The thing is, it turns out that failing to re-open the file is actually the BEST option you have.  The others are actually even worse than that scenario.

 

Let's say that you succeed in re-opening the file.  Let's consider some other scenarios:

What happens if you had locks on the file?  Obviously you need to re-apply the locks, that's a no-brainer.  But what happens if they can't be applied?  The other thing to consider about locks is that a client that has a lock open on a region of the file assumes that no other client can write to that region of the file (remember: network files look just like local files).  So they assume that nobody else has changed that region.  But what happens if someone else does change that region?  Now you just introduced a data corruption error by re-opening the file.

This scenario is NOT far-fetched.  It's actually the usage pattern used by most file based database applications (R:Base, D-Base, Microsoft Access, etc).  Modern client/server databases just keep their files open all the time, but non client/server database apps let multiple clients open a single database file and use record locking to ensure that the database integrity is preserved (the files lock a region of the file, alter it, then unlock it).  Since the server closed the file when the connection was lost, other applications could have come in, locked a region of the file, modified it, then unlocked it.  But YOUR client doesn't know this happened.  It thinks it still has the lock on the region of the file, so it owns the contents of that region.

Ok, so you decide that if the client has a lock on the file, we won't allow them to re-open the file.  Not that huge a restriction, but it means we won't re-open database files over the network.  You just pissed off a bunch of customers who wanted to put their shared database on the server.

 

Next, what happens if the client had the file opened exclusively?  That means that they know that nobody else in the world has the file open, so they can assume that the file's not been modified by anyone else.  That means that the client can't re-open the file if it's opened in exclusive mode.

Next let's consider the case where the file's not opened exclusively: There are four cases of interest, involving two file attributes and two file open modes: FILE_SHARE_READ and FILE_SHARE_WRITE  (FILE_SHARE_DELETE isn't very interesting), and FILE_READ_DATA and FILE_WRITE_DATA.

There are four interesting combinations (the cases with more than one write collapse the file_share_write case), laid out in the table below.

  FILE_SHARE_READ FILE_SHARE_WRITE
FILE_READ_DATA This is effectively the same as exclusive mode - nobody else can write to the file, and the client is only reading the file, thus it may cache the contents of the file The client is only reading data, and it isn't caching the data being read (because others can write to the file).
FILE_WRITE_DATA This client can write to the file and nobody else can write to it, thus it can cache the contents of the file. The client is only writing data, and it can't be caching (because others can write to the file)

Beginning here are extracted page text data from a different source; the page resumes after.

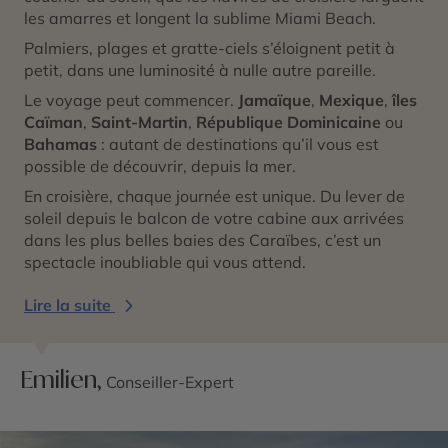
les amarres et longent la sublime Miami Beach.
Palmiers, plages et gratte-ciels s’éloignent petit à
petit, dans une luminosité à nulle autre pareille.
Le voyage peut commencer.
Jamaïque
,
Mexique
,
îles
Caïman
,
Saint-Martin
,
République Dominicaine
ou
Bahamas
: autant de destinations qu’il vous est
possible de découvrir, depuis la mer.
En croisière, chaque journée est unique. Du lever de
soleil depuis le balcon de votre cabine aux arrivées
dans les plus belles baies des Caraïbes, c’est un
spectacle inoubliable qui vous attend.
Lire la suite
Emilien,
Conseiller-Expert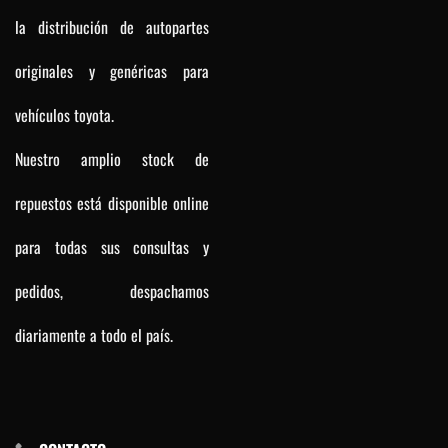
la distribución de autopartes
originales y genéricas para
vehículos toyota.
Nuestro amplio stock de
repuestos está disponible online
para todas sus consultas y
pedidos, despachamos
diariamente a todo el país.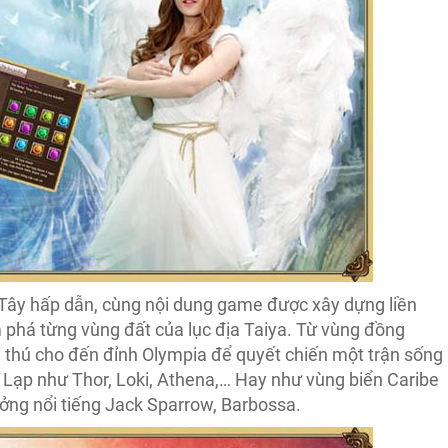
Tây hấp dẫn, cùng nội dung game được xây dựng liền
phá từng vùng đất của lục địa Taiya. Từ vùng đồng
i thú cho đến đỉnh Olympia để quyết chiến một trận sống
Hy Lạp như Thor, Loki, Athena,… Hay như vùng biển Caribe
ưởng nổi tiếng Jack Sparrow, Barbossa.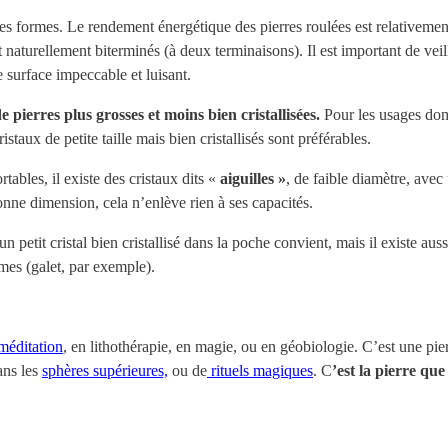
es formes. Le rendement énergétique des pierres roulées est relativemen
t naturellement biterminés (à deux terminaisons). Il est important de veil
de surface impeccable et luisant.
 pierres plus grosses et moins bien cristallisées.
Pour les usages dom
taux de petite taille mais bien cristallisés sont préférables.
ables, il existe des cristaux dits «
aiguilles »
, de faible diamètre, ave
a bonne dimension, cela n’enlève rien à ses capacités.
 un petit cristal bien cristallisé dans la poche convient, mais il existe au
rmes (galet, par exemple).
méditation
, en lithothérapie, en magie, ou en géobiologie. C’est une pie
ans les
sphères supérieures,
ou de
rituels magiques
. C
’est la pierre qu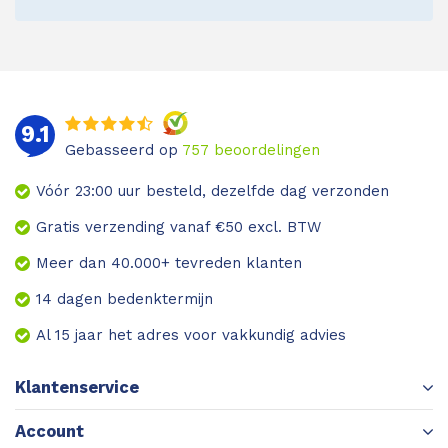
9.1
Gebasseerd op
757
beoordelingen
Vóór 23:00 uur besteld, dezelfde dag verzonden
Gratis verzending vanaf €50 excl. BTW
Meer dan 40.000+ tevreden klanten
14 dagen bedenktermijn
Al 15 jaar het adres voor vakkundig advies
Klantenservice
Account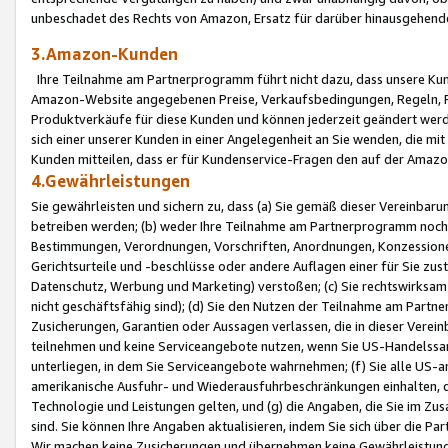
unbeschadet des Rechts von Amazon, Ersatz für darüber hinausgehen
3.Amazon-Kunden
Ihre Teilnahme am Partnerprogramm führt nicht dazu, dass unsere Kun
Amazon-Website angegebenen Preise, Verkaufsbedingungen, Regeln, Ri
Produktverkäufe für diese Kunden und können jederzeit geändert werde
sich einer unserer Kunden in einer Angelegenheit an Sie wenden, die 
Kunden mitteilen, dass er für Kundenservice-Fragen den auf der Ama
4.Gewährleistungen
Sie gewährleisten und sichern zu, dass (a) Sie gemäß dieser Vereinba
betreiben werden; (b) weder Ihre Teilnahme am Partnerprogramm noch d
Bestimmungen, Verordnungen, Vorschriften, Anordnungen, Konzessionen,
Gerichtsurteile und -beschlüsse oder andere Auflagen einer für Sie zu
Datenschutz, Werbung und Marketing) verstoßen; (c) Sie rechtswirksam 
nicht geschäftsfähig sind); (d) Sie den Nutzen der Teilnahme am Partne
Zusicherungen, Garantien oder Aussagen verlassen, die in dieser Verein
teilnehmen und keine Serviceangebote nutzen, wenn Sie US-Handelssa
unterliegen, in dem Sie Serviceangebote wahrnehmen; (f) Sie alle US
amerikanische Ausfuhr- und Wiederausfuhrbeschränkungen einhalten, 
Technologie und Leistungen gelten, und (g) die Angaben, die Sie im 
sind. Sie können Ihre Angaben aktualisieren, indem Sie sich über die 
Wir machen keine Zusicherungen und übernehmen keine Gewährleistun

For FILE_SHARE_READ, others can read the file, but nobody else can write to the file, the client can and will cache the contents of the file, .  For FILE_SHARE_WRITE, no assumptions can be made by the client, so the client can have no information cached about the file.

So this means that the ONLY circumstance in which it's reliable to re-open the file is when a file has never had any locks taken on it and when it has been opened for FILE_SHARE_WRITE mode.

 

So the number of scenarios where it's safe to re-open the file is pretty slim. we spent a long time discussing this back in the NT 3.1 days and eventually decided that it wasn't worth the effort to fix this.

Since we can't re-open the files, the only option is to close the file.

As a point of information, Lan Manager 2.0 redirector for OS/2  did have such a feature, but we decided that we shouldn't implement it for NT 3.1. The main reason for this was the majority of files opened in OS/2 were open for share_write access (it was the default), but for NT, the default is to open files in exclusive mode, so the majority of files can't be reopened.